The trouble with roaming around the internet while humming a little tune and not paying attention is that sometimes you end up in a sketchy neighborhood. It’s like if you’re trying to stay close to the cute guy at the party and then he goes out in the parking lot and shoots up with all his friends. So there I was, hopping from one blog to another, and all of a sudden there are all these scathing comments about Al Gore. One woman even wrote that it made her sick just to look at him. Poor Al. There was a time, first time he ran for president, that I thought he was really very handsome. He kind of bloated up and lost his eyebrows after that, but the older I get the more forgiving I am, especially about those two items.
But it was pretty clear that the animosity toward Al Gore in that neighborhood was pretty general, and pretty vehement, and it puzzled me at first. I mean, it’s not like he made us go to war or took all our money or anything. I finally realized that people don’t like Al Gore because they don’t like to be scolded, and they imagine he’s scolding them. I always thought he kept things pretty calm and civil, considering he is yelling fire in a crowded theater. And we’re in a very, very crowded theater. And the theater is on fire. I kind of picture him walking up on the stage and waving his hand a little and saying “yoo-hoo.” More plaintive than scolding, really. And all these people in the theater are peeling off their sweaters and fanning themselves and yelling down in front because all they want to do is see the show.
Most of your former presidents and vice-presidents pop off and write books and give speeches and make a ton of money, with some notable exceptions, but Al Gore, instead, is running around saying “yoo-hoo, we’re on fire.” Ordinarily you’d expect people to appreciate the warning, but all they get out of it is that Al Gore would like them to spend more for gasoline, and that makes him an asshole in their book.
Well, when we’re considering whether the road we’re on leads to extinction or endless prosperity–and we should be considering things like that–there are some good ways to weigh the evidence even without delving into the nitty-gritty scientific details. We can apply common sense, if we can remember where we left it. We can examine motives. Why would a man of means spend his retirement years trying to make gasoline more expensive? Is it just because he’s mean? Does that really make sense?

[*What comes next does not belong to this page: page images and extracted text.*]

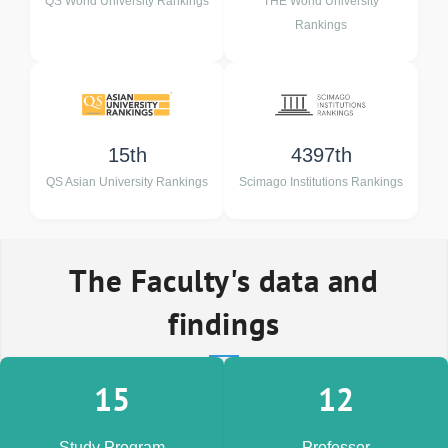
QS World University Rankings
THE World University
Rankings
15th
4397th
QS Asian University Rankings
Scimago Institutions Rankings
The Faculty's data and
findings
15
12
Study Program
Professor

And the scientists. Why would 99% of the world’s climatologists be in agreement about the peril of man-caused climate change? Did they all get together in a secret climatologist bunker and say “I know! Let’s make some shit up and see if we can get everyone to pee their pants?” Why would they do that? Meanwhile, there is a little posse of scientists who take a contrary view, but they have really big megaphones. Who’s buying the megaphones? Is there something in it for them? Does their profit depend on the status quo?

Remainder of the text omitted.